— Task description —
Each entry should be printed exactly, with its images omitted.

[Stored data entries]
== Segment start ==

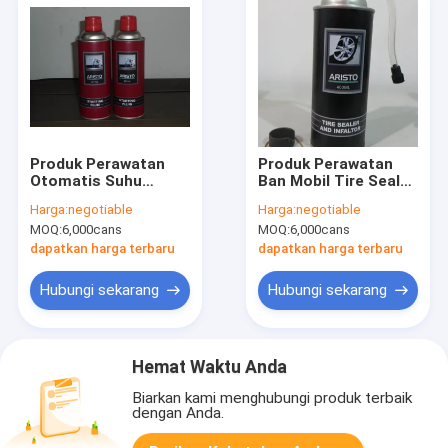
Produk Perawatan
Produk Perawatan
Otomatis Suhu
Ban Mobil Tire Sealer
Rendah Mesin Mulai
&amp; Inflator Spray
Harga:
negotiable
Harga:
negotiable
Semprot / Quick
400ML
MOQ:
6,000cans
MOQ:
6,000cans
Engine Start Fluid
Spray
dapatkan harga terbaru
dapatkan harga terbaru
Hubungi sekarang
Hubungi sekarang
Hemat Waktu Anda
Biarkan kami menghubungi produk terbaik
dengan Anda.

== Segment end ==

— Task response —
Produk Perawatan
Produk Perawatan
Otomatis Suhu
Ban Mobil Tire Sealer
Rendah Mesin Mulai
&amp; Inflator Spray
Harga:
negotiable
Harga:
negotiable
Semprot / Quick
400ML
MOQ:
6,000cans
MOQ:
6,000cans
Engine Start Fluid
Spray
dapatkan harga terbaru
dapatkan harga terbaru
Hubungi sekarang
Hubungi sekarang
Hemat Waktu Anda
Biarkan kami menghubungi produk terbaik
dengan Anda.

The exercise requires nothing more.